Spit sprayed the side of Wulfstan’s face. He jerked away and wiped it, feeling filthier than it deserved. There was a shake in his fingers he hoped Cenred hadn’t seen, fruits of a strange, shrill panic under his breastbone he was surprised that no one but he could hear. /That could have been us. It still could be any one of us, if the Norsemen caught us. They’ve broken others, do you think they could not do the same to you?/
“She means to journey to Rome,” the sailor was saying, genial now he had the coins in his palm. “To make pilgrimage for the sake of her husband’s soul.”
The words conjured up a different world. All at once his mind was full of gold and white, the mother of God, serene and mild, and holy virgins whose maidenhead miraculously survived all the world could do to steal it. Washed clean, he thought /But of course, he is furious because he is afraid. Because no matter how he denies it, he knows this too could be him. And he would not have it so./
“Then,” said Ecgbert, smiling with the air of a man who has utterly routed his enemies, “I am all the more glad to have contributed to her weal.”
He held out his hand for the leash.
The slave did not look up again, but fixed his gaze on the rough rope in his new master’s hand and followed where he was tugged. They walked a little, further down the beach, away from the ships and the crowd, into the sparse dunes, where long grass hissed like snakes over tumbled stone.
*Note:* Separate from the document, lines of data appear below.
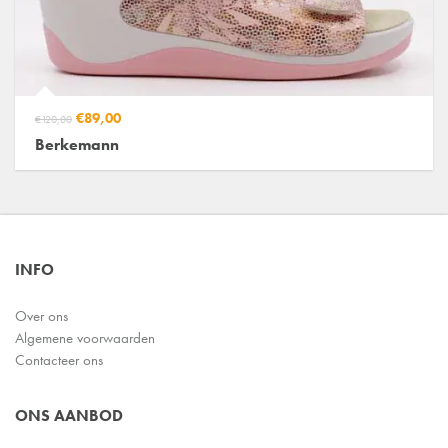
€89,00
€120,00
Berkemann
INFO
Over ons
Algemene voorwaarden
Contacteer ons
ONS AANBOD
From page 7 of Elf Princes’ Quest
His oystercard was good for another six months, thank God, so he hopped on the tube to get back, and half past one saw him opening up a second time, worried by the strange tinted look to the windows. When he opened the door, a roil of brown smoke billowed out, stinking of charred coffee grounds and melted electrical cable.
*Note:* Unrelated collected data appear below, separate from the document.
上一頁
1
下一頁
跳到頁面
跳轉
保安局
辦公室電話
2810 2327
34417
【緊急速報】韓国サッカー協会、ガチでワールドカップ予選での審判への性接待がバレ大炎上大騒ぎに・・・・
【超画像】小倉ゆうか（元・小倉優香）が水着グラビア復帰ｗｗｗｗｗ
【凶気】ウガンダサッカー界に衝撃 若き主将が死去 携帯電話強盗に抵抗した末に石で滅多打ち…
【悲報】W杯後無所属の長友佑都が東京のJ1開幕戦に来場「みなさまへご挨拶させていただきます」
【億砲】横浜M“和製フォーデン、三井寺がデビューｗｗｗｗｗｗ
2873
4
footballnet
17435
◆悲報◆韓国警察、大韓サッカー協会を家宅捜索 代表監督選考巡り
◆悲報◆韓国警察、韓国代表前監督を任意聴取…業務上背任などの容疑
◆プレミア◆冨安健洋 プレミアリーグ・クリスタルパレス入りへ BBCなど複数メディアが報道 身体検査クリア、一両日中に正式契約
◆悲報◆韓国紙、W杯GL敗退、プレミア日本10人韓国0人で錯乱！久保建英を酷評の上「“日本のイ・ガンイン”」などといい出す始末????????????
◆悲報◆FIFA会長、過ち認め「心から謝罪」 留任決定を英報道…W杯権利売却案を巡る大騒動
/No,/ he thought, in a childish protest that this was too much, as he ran through black fug into the little kitchen, and found the percolator – which he had forgotten to switch off – had boiled itself dry, and the jug was smoked brown, spackled all over with cracks. He could feel the heat from six feet away.
“The hand has to be open,” Sensei Richard had said, only two nights ago, “the body poised and the spirit at peace. If you’re angry when you fight, you will make mistakes. You’ll be hasty and slapdash, you’ll go for openings that aren’t there, instead of making them. You must be in control of yourself and your opponents. So, first center yourself.”
It came back now because Dave wanted to scream, wanted to snatch up that mocking pot and smash it on the ground, swearing all the while. Instead he breathed in carefully, and out, settled his weight, tried to be aware of the chi moving through his body like twined fibres of fine light.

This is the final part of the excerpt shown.